FDA Proposes Rules to Expand Availability of Investigational Drugs and Clarify Permissible Charges to Patients

In an effort to enable more patients who lack satisfactory alternatives to have access to unapproved medicines, while balancing the need to safeguard the individual patient and ensure the continued integrity of the scientific process that brings safe and effective drugs to the market, on December 11, 2006, FDA proposed significant regulatory changes to make investigational drugs more widely and easily available to seriously ill patients, including those with HIV/AIDS, who have no other treatment options.

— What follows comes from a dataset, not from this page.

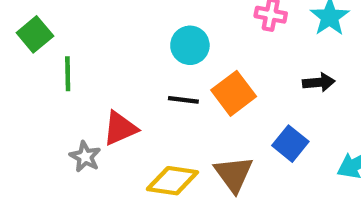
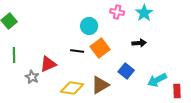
cyan circle: (190, 45) -> (89, 26), moved
green line: (68, 74) -> (14, 55), moved
brown triangle: (234, 174) -> (100, 85), turned 36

The proposed changes also seek to clarify the specific circumstances and the types of costs for which a manufacturer can charge for an investigational drug made available for the purpose of treatment.

FDA would like to increase awareness in the healthcare community of the range of options available for obtaining investigational drugs for seriously ill patients, encourage companies to make such drugs available, and reduce barriers to obtaining them.

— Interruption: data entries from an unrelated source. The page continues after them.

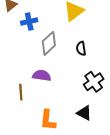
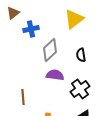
purple semicircle: (42, 76) -> (55, 75), moved
black cross: (94, 82) -> (80, 89), moved

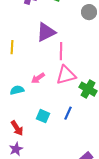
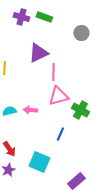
pink arrow: (38, 78) -> (30, 110), moved, turned 40
cyan square: (43, 116) -> (39, 162), moved, size x1.5

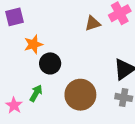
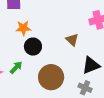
brown triangle: (93, 23) -> (72, 40), moved, turned 48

The proposed rule defines three categories of patients to whom investigational drugs could be made available for the purpose treatment outside of a clinical trial through expanded access, when there is no satisfactory alternative therapy, and defines requirements and safeguards for each. They are

• individual patients,
• groups of patients smaller than that typical of a treatment IND or treatment protocol (FDA may ask a sponsor to consolidate expanded access under this section when the agency has received a significant number of requests for individual patient expanded access to an investigational drug for the same use),
• and larger populations where widespread treatment use is appropriate.

FDA has allowed many types of access to investigational therapies since the 1970's. Some of the larger programs, including those under the treatment IND (Investigational New Drug) regulations, enabled tens of thousands of patients with HIV/AIDS, cancer and cardiovascular diseases to receive promising therapies before the products were approved for marketing. However, the existing regulations do not adequately describe the full range of programs available, explicitly recognizing only emergency use for individual patients and widespread treatment use access for large groups of patients. The proposed changes are meant to clearly reflect the full range of treatment use programs available, and ensure broad and equitable access to investigational drugs for treatment use.

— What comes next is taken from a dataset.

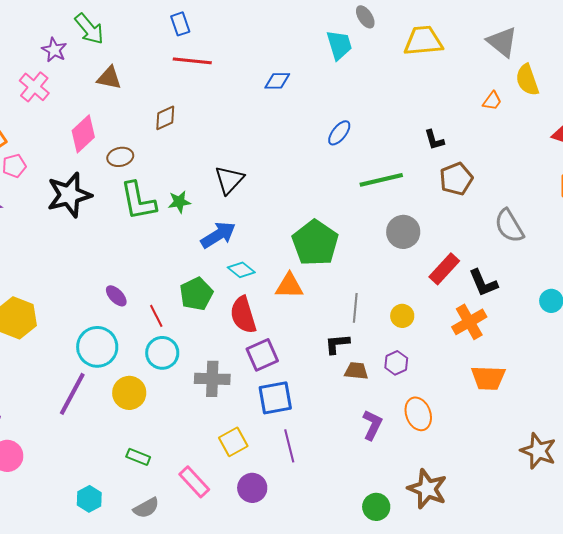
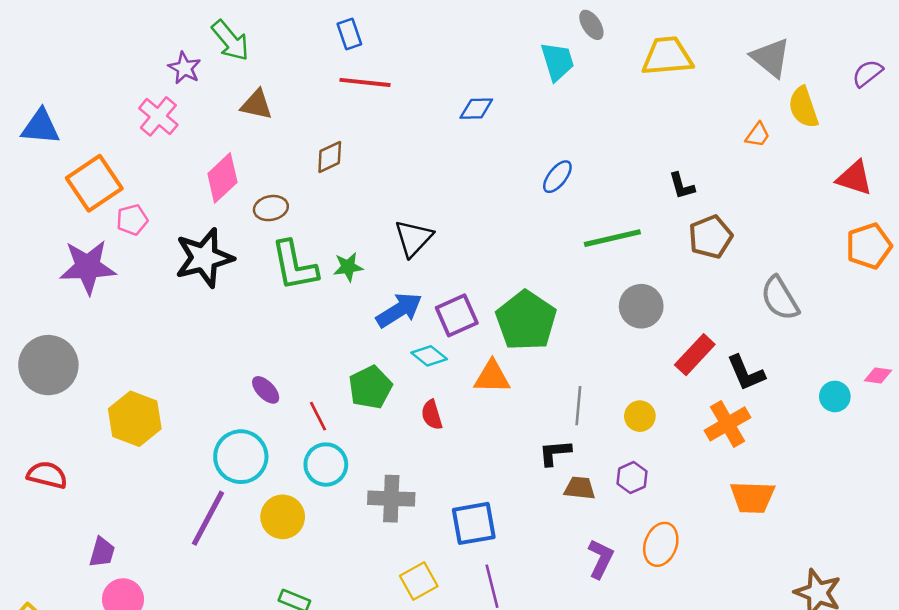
red semicircle: (243, 315) -> (432, 415), size x0.6
purple square: (262, 355) -> (457, 315), moved
orange ellipse: (418, 414) -> (661, 544), turned 40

The current regulations describing when it is appropriate to charge for an investigational drug need revisions because they fail to account for the full range of circumstances in which charging should be permissible and because they have proven difficult to interpret in practice, resulting in confusion over what costs could be recovered by sponsors making drug products available through expanded access programs.

The proposed rules, which are open for comment for 90 days, are described in detail at www.fda.gov/cder/regulatory/applications/IND_PR.htm.

The most significant proposed changes would:

(1) Modernize applicable regulations to include all circumstances under which access to investigational drugs is permitted, including:

• single patients in non-emergency and emergency settings;
• small groups of patients; and
• larger groups of patients under a treatment IND. To authorize these expanded access treatment uses, FDA generally must be satisfied that the patient's serious or immediately life-threatening disease or condition has no satisfactory approved therapy; that the potential benefit for the patient justifies the potential risks; and that providing the therapy will not interfere with the drug's development.

(2) Make investigational drugs more widely available in appropriate situations by establishing criteria that link the level of evidence needed to support the use of an investigational drug to the seriousness of the disease and the number of patients likely to be treated with the drug in an expanded access program;

(3) Revise the current regulation regarding manufacturers' recovery of the costs of an investigational drug to:

• clarify that such charges are permissible in a clinical trial only to facilitate development of drugs that promise significant advantages over existing therapies, and might not otherwise be developed because of their high cost;
• clarify that allowing charging for treatment use of an investigational drug is intended to facilitate and encourage access to drugs that might not be made available for treatment use unless a manufacturer is able to recover its costs.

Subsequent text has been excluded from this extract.